Even if that person says exactly what you may have said, it can be heard or understood differently by your daughter.
Please help! My teenage daughters are not reacting well to my husband's travel with his new job
Question: My husband's new job means quite a bit of travelling, for up to two weeks at a time. My two daughters, aged 15 and 13, aren't taking this well and seem to be using it as an excuse to fight with him and themselves. It is like everyone is off-kilter. I try to be understanding but sometimes they are so unbearable I just end up cross and we have these almighty fights. It is really disrupting the atmosphere at home. I'm hoping that they'll adjust to the new routine, but is there anything I can do that might bring a bit more civility to the house?

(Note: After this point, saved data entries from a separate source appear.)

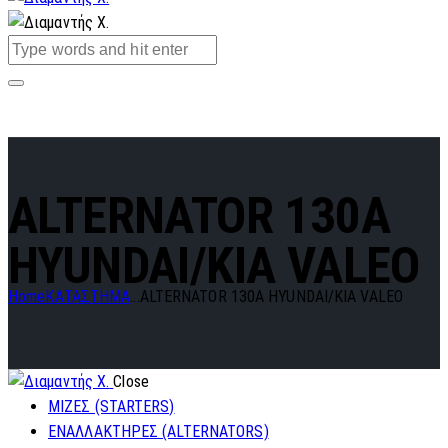
ALTERNATOR 130A
HYUNDAI/KIA VALEO
Home
ΚΑΤΑΣΤΗΜΑ
...
ALTERNATOR 130A HYUNDAI/KIA VALEO
Close
ΜΙΖΕΣ (STARTERS)
ΕΝΑΛΛΑΚΤΗΡΕΣ (ALTERNATORS)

David replies: Change of any kind, in a family, can create stress and anxiety. The routines and relationships that had seemed predictable (and consequently reassuring and comforting) become unpredictable and capricious.
When we don't know what to expect we will often worry about that, consciously or unconsciously. I have no doubt that your husband's new job has changed your family circumstances significantly.

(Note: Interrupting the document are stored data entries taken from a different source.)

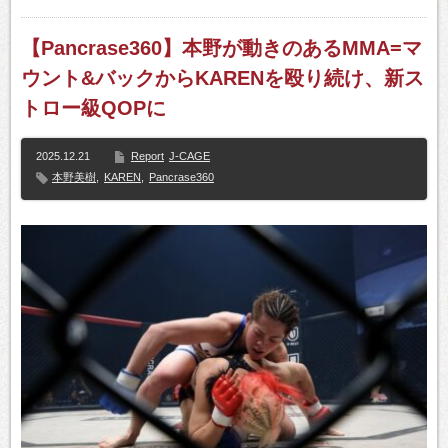
【Pancrase360】本野が動きのあるMMA=マ
ウント&バックからKARENを殴り続け、新ス
トロー級QOPに
2025.12.21
Report
J-CAGE
本野美樹
,
KAREN
,
Pancrase360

I think your description of everyone being 'off-kilter' is a good one. It is, indeed, as if everyone is unbalanced or a little destabilised. Things that you may have been able to rely on, before this job (like your husband being around and available), are now less reliable.
Every time he goes away for work, the routines will change. Ensuring the girls get to and from school, organising their after-school activities, feeding them, staying in charge and so on, all fall to you.
I am sure that brings new stresses for you and for them.
I would imagine, too, that your daughters miss their dad. If they were used to him being there every evening and at weekends, then his absence will be felt keenly.
It is very hard to process all of the stress and distress of him being gone. I am sure that the girls (and even yourself) try to block some of it down, ignoring it. However, the pain of the loss of their dad is probably leaking out in angry outbursts.
I don't see this as an 'excuse' for the girls to be angry, but I do see their anger as a natural consequence of missing their dad and having to deal with the changes in the family circumstances that come from him being away for long stretches.
Given their closeness in age, the usual sibling rivalry may be intensified. You have even noticed that your own reaction to them is more intense, that you get angrier, leading to the 'almighty fights'.
I am sure that there is pressure and stress on their dad. While it may be different to yours, it is also understandable. He too is probably missing all of you. He is probably working longer hours while he is away and then is hoping for things to be just 'nice' or 'easy' when he comes home.
Of course, by the time he gets home, there may be a lot of pent-up stress and tension and while everyone is, hopefully, glad to see him, his return brings more change to the new routines and his presence could even give rise to some resentment from you or the girls.
I think the fights the girls have with him may be a deflection of their anger that he is gone, but it may be triggered by something small, when he returns.
The key to getting through the changes and accommodating to them is understanding. Understanding will increase the more you all talk about what it is like when your husband is away.
This is not about trying to establish who has the harder role in the family. It is not about comparing who has it worse now that he is away more. It is about talking honestly, each of you, about what it feels like when he is gone and when he comes back.
Because all of you may have different perspectives on the same experience of him being away, the more you can try to understand each other's perspectives, the more patient and kind you will feel towards each other.
These kinds of big family changes of circumstances are, almost always, difficult to negotiate. Adaptation, acceptance and accommodation to the new circumstances will take time but talking about what it feels like, for each of you, will help to make the process smoother.